Friday, August 4, 2017

The Continuing Education Conundrum

A few times during the year, I give continuing education workshops through the Massachusetts Library System or the Connecticut State Library. They are generally on cataloging topics such as RDA (the new cataloging standard), MARC (the encoding scheme used in libraries), the Dewey Decimal System (do I really need to explain it?), or similar topics about which practicing library staff need to know.

But I have mixed feelings about them.

The cons:
They are a lot of work. If the topic is new or has changed a lot since I last presented, it takes a lot of time and research to put together or revise a 3 hour program.

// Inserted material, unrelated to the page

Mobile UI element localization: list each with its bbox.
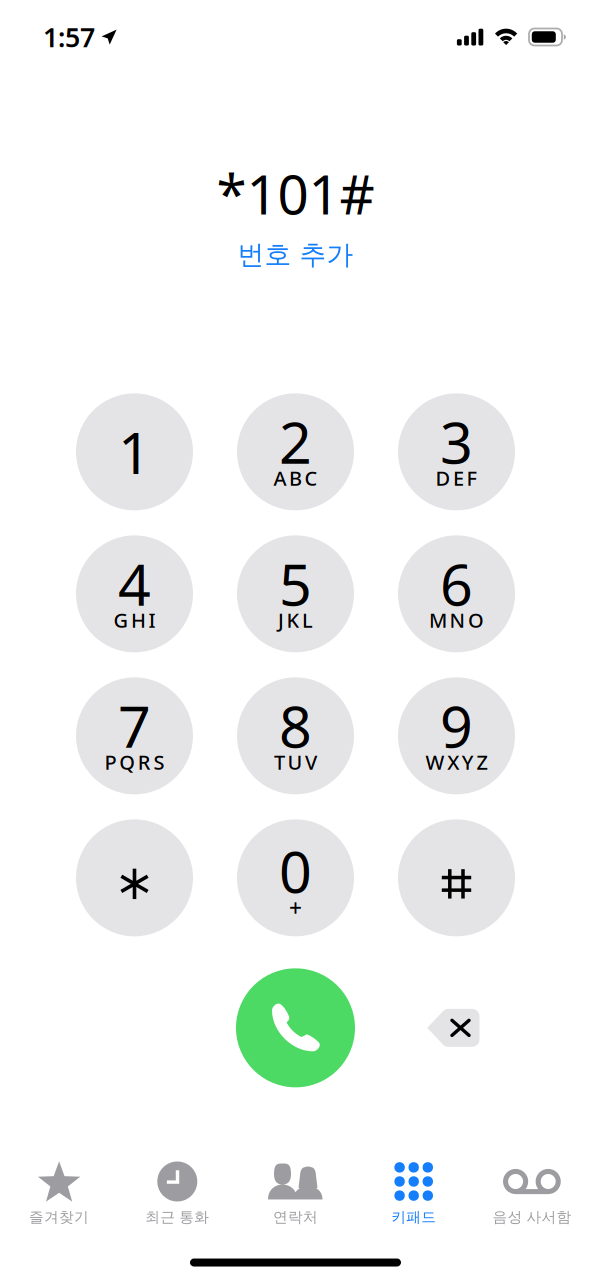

Presenting requires a lot of energy. If I'm giving 2 workshops on the same day or one that lasts all day, and especially if I have to drive any distance, I'm wiped out for the next couple of days.

The pros:
They pay well.

There is a lot of ego gratification.

During the workshop I'm energized and feel great. Adrenaline is a wonderful thing.

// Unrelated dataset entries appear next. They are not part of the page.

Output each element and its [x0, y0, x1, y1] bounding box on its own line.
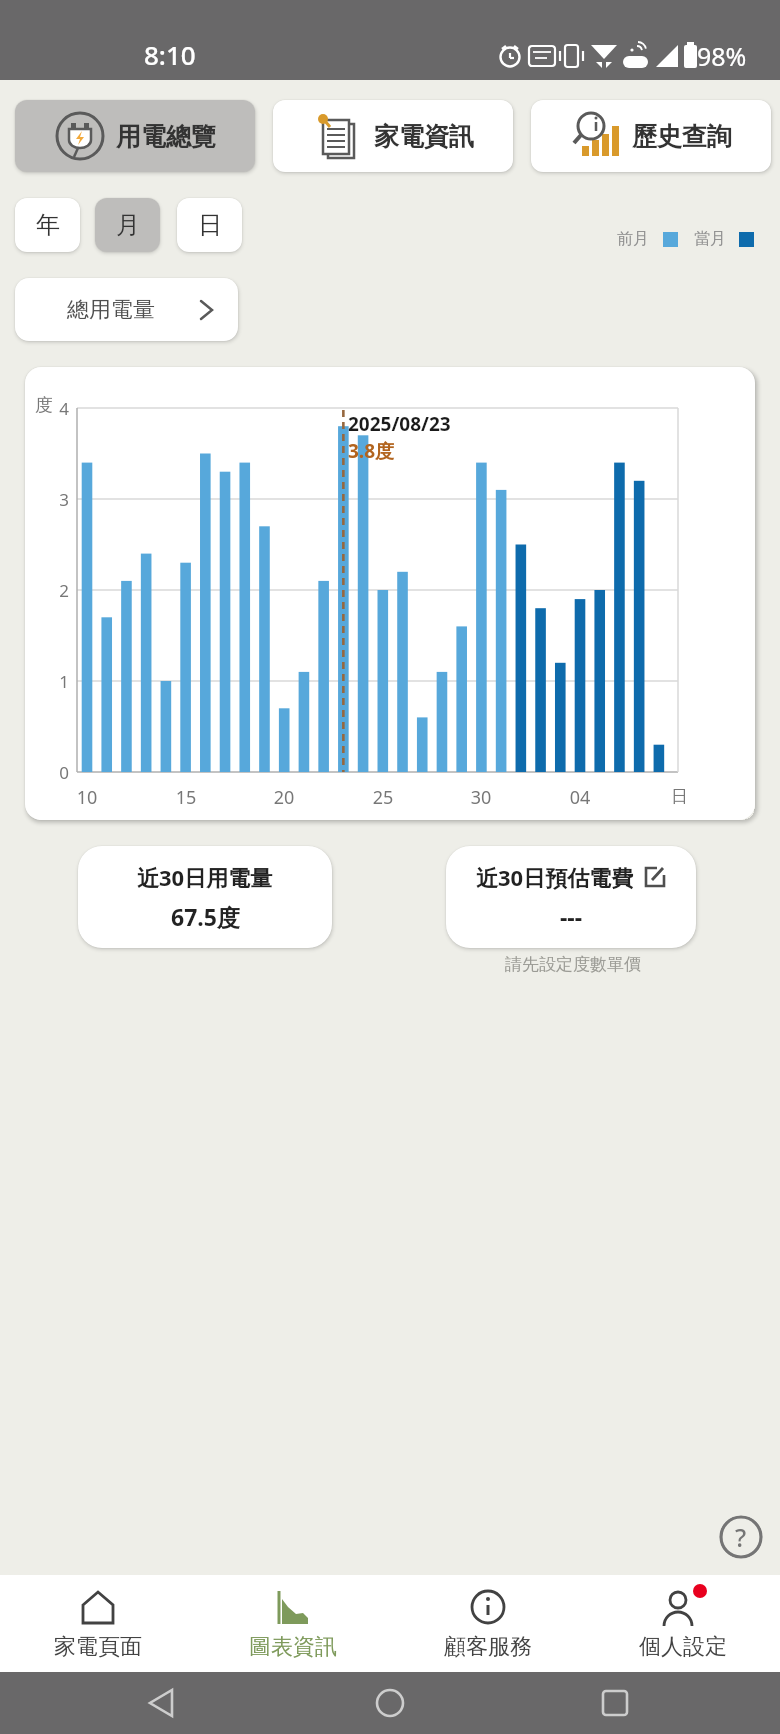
staticText: 請先設定度數單價	[505, 954, 641, 975]
button[interactable]: 近30日用電量	[78, 846, 332, 948]
staticText: 度	[35, 394, 53, 417]
staticText: 個人設定	[639, 1633, 727, 1661]
staticText: 顧客服務	[444, 1633, 532, 1661]
button[interactable]: 顧客服務	[390, 1575, 585, 1672]
button[interactable]: 年	[15, 198, 80, 252]
staticText: 月	[116, 210, 140, 240]
staticText: 98%	[697, 39, 747, 73]
staticText: 歷史查詢	[632, 121, 732, 152]
button[interactable]	[0, 1672, 260, 1734]
staticText: 15	[166, 785, 206, 810]
button[interactable]	[520, 1672, 780, 1734]
staticText: 3	[39, 488, 69, 511]
staticText: 當月	[694, 229, 726, 249]
button[interactable]	[260, 1672, 520, 1734]
staticText: 近30日預估電費	[476, 862, 634, 892]
staticText: ---	[560, 901, 583, 932]
staticText: 8:10	[144, 37, 196, 72]
button[interactable]: ?	[719, 1515, 763, 1559]
staticText: 日	[671, 786, 688, 807]
staticText: ?	[735, 1520, 747, 1554]
staticText: 30	[461, 785, 501, 810]
staticText: 3.8度	[348, 438, 395, 464]
staticText: 家電資訊	[374, 121, 474, 152]
staticText: 前月	[617, 229, 649, 249]
button[interactable]: 歷史查詢	[531, 100, 771, 172]
button[interactable]: 月	[95, 198, 160, 252]
staticText: 04	[560, 785, 600, 810]
button[interactable]: 總用電量	[15, 278, 238, 341]
button[interactable]: 家電頁面	[0, 1575, 195, 1672]
staticText: 家電頁面	[54, 1633, 142, 1661]
staticText: 10	[67, 785, 107, 810]
staticText: 用電總覽	[116, 121, 216, 152]
staticText: 圖表資訊	[249, 1633, 337, 1661]
button[interactable]: 個人設定	[585, 1575, 780, 1672]
button[interactable]: 近30日預估電費	[446, 846, 696, 948]
staticText: 25	[363, 785, 403, 810]
button[interactable]: 圖表資訊	[195, 1575, 390, 1672]
button[interactable]: 用電總覽	[15, 100, 255, 172]
staticText: 近30日用電量	[137, 862, 273, 892]
staticText: 1	[39, 670, 69, 693]
staticText: 日	[198, 210, 222, 240]
staticText: 2	[39, 579, 69, 602]
staticText: 20	[264, 785, 304, 810]
staticText: 4	[39, 397, 69, 420]
staticText: 總用電量	[67, 296, 155, 324]
staticText: 2025/08/23	[348, 411, 451, 437]
staticText: 0	[39, 761, 69, 784]
staticText: 67.5度	[171, 901, 240, 932]
button[interactable]: 家電資訊	[273, 100, 513, 172]
button[interactable]: 日	[177, 198, 242, 252]
staticText: 年	[36, 210, 60, 240]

For the last few years, I've been thinking that this will be my last year of Continuing Education; I'll take in my shingle and spend more time relaxing (or cleaning house). And then I get a call or an email asking if I can give a workshop on Copy Cataloging or another topic.

But something has changed.

Next week I'm scheduled to present a program on Public Speaking for Librarians and I'm REALLY PSYCHED! I'm actually enjoying reading (or re-reading) books on public speaking. And watching TED talks. And reviewing my notes. And making revisions. And thinking about examples. Maybe it's the topic.

All I know is that I'm really happy to be doing this. No mixed feelings whatsoever. And the euphoria is spilling into other aspects of my life. While I always like leading the senior exercise class, this morning I could hardly wait to get to the Town Hall and begin. I felt great! I'm still feeling great.

Watch out world. HERE I COME!

Saturday, July 22, 2017

Serious Reading

In a few weeks I'll be giving a workshop at the Connecticut State Library (Middletown Service Center) on Public Speaking for Librarians.

One may think that Catalogers (who famously sit in a back room and do not interact with The Public) don't need to spend time developing such a skill. In my opinion, ALL librarians - in fact, ALL people - need good public speaking skills. It's a requirement for a professional image and librarians always need a boost in that area.

Public Speaking has been a vital part of my career and I want to encourage any librarian (or anyone else) to become more comfortable giving presentations to groups of people.

Here's what good Public Speaking skills can do for you:
1. Develop self-confidence
2. Project a professional image
3. Help communicate more clearly
4. Build a reputation
5. Show you care about an issue

The books I've been reading (and re-reading) in preparation are

Public Speaking for Success by Dale Carnegie. This is a classic and one I always recommend. Fortunately it's been revised (the previous title was Public Speaking: a Practical Course for Business Men).

The Elements of Speechwriting and Public Speaking by Jeff Scott Cook. I really like the way this book is structured. It spends a lot of time talking about preparation before moving on to presentation and I've structured my workshop similarly.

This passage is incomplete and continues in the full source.